Increased risk of cardiovascular events
Those who discontinued their statins had a 33% increased risk of any cardiovascular event. The association was stronger for admissions to hospital for heart problems; there was a 46% increased risk of a coronary event, while the increased risk of a blood vessel problem, such as stroke, was 26%.
Dr Giral said: "We estimated that an extra 2.5 cardiovascular events per 100 people would occur within four years among those who discontinued their statins at the age of 75 years compared to those who continued taking their statins."
The researchers stress that this is an observational, retrospective, non-randomised study and therefore cannot show that discontinuing statins can cause a heart attack or stroke, only that it is associated with it. However, they say that extensive health-related patient information was used to improve their estimates of the association and their results are consistent with the known relationship between cholesterol levels and cardiovascular risk.
The researchers found an unexpectedly low statin discontinuation rate (14.3%) among the people they studied, but believe this is probably due to the fact that they included only people who had been taking statins continuously for the previous two years. A recent meta-analysis of data from 40 countries found a 40% non-adherence rate among statin users aged 65 years and older, and the overall French population of 75-year-olds, from which the people in this study were derived, had a similar rate of non-adherence among statin users: 44% had not taken statins for at least 80% of the time in at least one of the preceding two years.

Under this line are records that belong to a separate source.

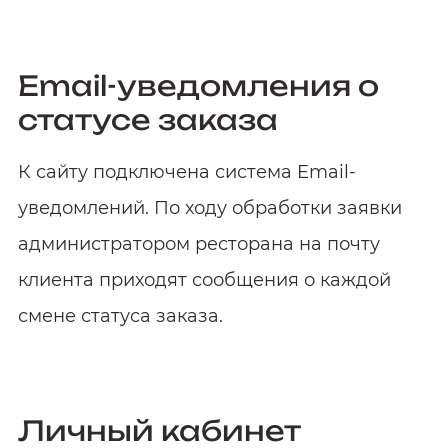
Email-уведомления о
статусе заказа
К сайту подключена система Email-
уведомлений. По ходу обработки заявки
администратором ресторана на почту
клиента приходят сообщения о каждой
смене статуса заказа.
Личный кабинет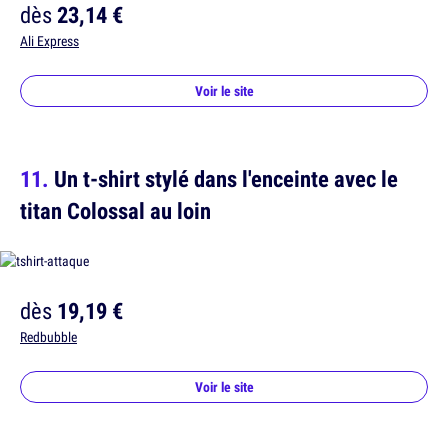
dès
23,14 €
Ali Express
Voir le site
Un t-shirt stylé dans l'enceinte avec le
titan Colossal au loin
dès
19,19 €
Redbubble
Voir le site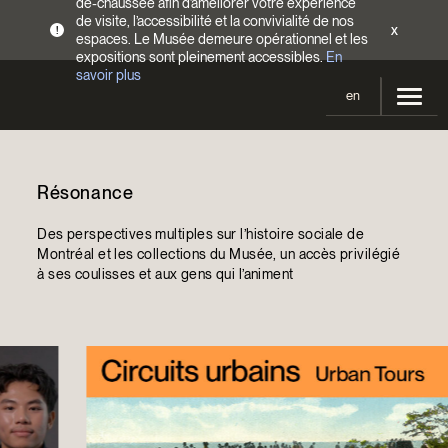
de-chaussée afin d’améliorer votre expérience
de visite, l’accessibilité et la convivialité de nos
x
!
espaces. Le Musée demeure opérationnel et les
expositions sont pleinement accessibles.
En
savoir plus
en
Votre visite
Résonance
Heures d’ouverture
Expositions
Tarifs
Des perspectives multiples sur l’histoire sociale de
En cours et à venir
Activités
Montréal et les collections du Musée, un accès privilégié
Accès
à ses coulisses et aux gens qui l’animent
Expositions passées
Calendrier
Collections
Familles
Collections
Soutenir le Musée
Programmation Cultures autochtones
Collections en ligne
Faire un don
Devenir Membre
Billets | Rabais 2 $
Colloques et symposiums
EncycloModeQC
Campagne annuelle
Groupes
Restauration
Blogue
Infolettre
Impact de votre don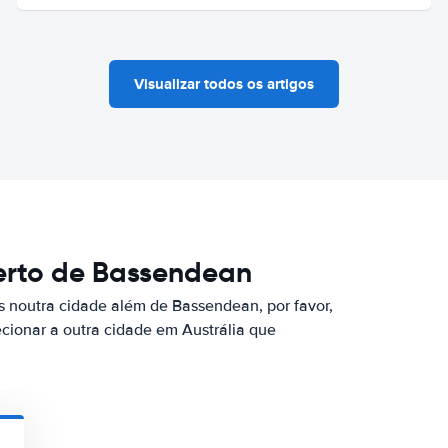
Visualizar todos os artigos
erto de Bassendean
s noutra cidade além de Bassendean, por favor,
ecionar a outra cidade em Austrália que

Limitations of the study include the fact that statin use was defined by prescriptions dispensed, although the researchers point out that as the patients regularly had prescriptions dispensed to them, they would be unlikely not to take the medication; the researchers did not have information on patients' socio-economic status, their lifestyles, cholesterol levels at the start of the period being studied, tobacco use, obesity and frailty; and they did not have precise information on the reasons why people stopped taking statins.